En France, la procédure d’obtention du statut de réfugié s’est transformée en parcours du combattant jalonné de procédures administratives et judiciaires d’une complexité inouïe, censées faire le tri entre les « bons » et les « mauvais » réfugiés. Le discours dominant, depuis la fermeture des frontières de 1974, consiste en effet à dénoncer ces migrants économiques qui profitent du droit d’asile - l’une des rares portes d’entrée encore officiellement ouvertes - pour venir et se maintenir sur le territoire. Depuis les années 1990, les gouvernements successifs se sont acharnés à construire des barrières filtrantes censées selon eux bloquer et dissuader les « faux réfugiés », afin de réserver la protection de la République à ceux qui le « méritent » vraiment. Ces mesures dissuasives se sont avérées totalement inefficaces, puisque après une baisse du nombre des demandes d’asile à partir de 1990-1991, correspondant selon les autorités à la suppression du droit au travail pour les demandeurs d’asile, on assiste à nouveau depuis 1997 à des arrivées croissantes de réfugiés [1]. Non seulement ces mesures n’ont aucune efficacité dissuasive, mais elles constituent finalement des barrières redoutables pour les « vrais réfugiés ».

La frontière

Le premier obstacle est celui de l’accès au territoire français. A partir de 1986, l’obligation de visa se généralise, visant en premier lieu les pays pauvres, sources de flux importants d’immigrés et de demandeurs d’asile. Ensuite s’ajouteront les sanctions à l’encontre des transporteurs, principalement les amendes aux compagnies aériennes considérées comme responsables de l’acheminement de personnes démunies de visa. Enfin sont créées en 1992 les zones d’attente, destinées à protéger nos frontières en organisant la détention des étrangers arrivant sans documents, avant de les refouler vers leur pays de provenance. Cette détention est également pourvue d’une procédure prévoyant d’autoriser l’entrée sur le territoire pour les demandeurs d’asile dont la demande n’aura pas été considérée comme « manifestement infondée " par le ministère de l’Intérieur. Aujourd’hui la situation dans les zones d’attente - il faudrait presque dire de la zone d’attente de Roissy, puisque dans cet aéroport se concentrent 96% des arrivées et des détentions de demandeurs d’asile - est désastreuse : selon un rapport daté de mai 2001 de l’Association Nationale d’Assistance aux Frontières pour les Etrangers (ANAFE) [2], non respect des procédures administratives et judiciaires (pourtant faites sur mesure), refus d’enregistrement des demandes d’asile et violences exercées contre ceux qui refusent le refoulement, se généralisent. Et pour autant, les statistiques du ministère de l’Intérieur ne cessent de montrer la progression, quasi exponentielle, du nombre des arrivées et des détentions en zone d’attente. Pendant la seule année 2000, 18.936 personnes ont été placées en zone d’attente (contre 9.306 en 1999), dont 7.392 qui demandaient l’asile (contre 4.817 en 1999).

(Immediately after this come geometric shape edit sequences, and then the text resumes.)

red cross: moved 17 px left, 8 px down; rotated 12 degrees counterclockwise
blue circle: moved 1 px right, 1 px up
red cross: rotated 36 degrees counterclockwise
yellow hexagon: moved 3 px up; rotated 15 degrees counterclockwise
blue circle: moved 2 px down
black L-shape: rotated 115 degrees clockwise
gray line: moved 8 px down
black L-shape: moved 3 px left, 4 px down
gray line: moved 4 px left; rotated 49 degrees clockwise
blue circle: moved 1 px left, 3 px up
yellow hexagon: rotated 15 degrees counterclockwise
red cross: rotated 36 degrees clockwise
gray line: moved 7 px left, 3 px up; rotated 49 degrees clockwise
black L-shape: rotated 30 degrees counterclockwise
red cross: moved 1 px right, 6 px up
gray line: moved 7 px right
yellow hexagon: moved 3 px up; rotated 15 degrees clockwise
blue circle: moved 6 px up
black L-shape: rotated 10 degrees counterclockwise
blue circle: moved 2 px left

Ces demandeurs d’asile à la frontière ont pendant leur séjour en zone d’attente un entretien avec un agent du ministère des Affaires étrangères sur les raisons qui les ont conduits à quitter leur pays. Si ces raisons n’apparaissent pas comme « manifestement infondées », le ministère de l’Intérieur examinera leur admission sur le territoire. Il ne s’agit donc que d’un premier examen, en principe superficiel, de la demande d’asile, avant un examen plus approfondi par les instances compétentes sur le territoire. Néanmoins, pendant l’année 2000, seules 22% des demandes d’asile ont été considérées comme fondées ; et moins encore (19%), pendant les premiers mois de l’année 2001. Ce premier filtre exclut par conséquent près de 80% des demandes, considérées comme frauduleuses par le ministère de l’Intérieur. Et l’examen des décisions de rejet motivées par les agents chargés des entretiens montrent qu’ils procèdent à un examen extrêmement poussé des motivations des demandeurs, dépassant largement le cadre de l’examen sommaire prévu par la loi.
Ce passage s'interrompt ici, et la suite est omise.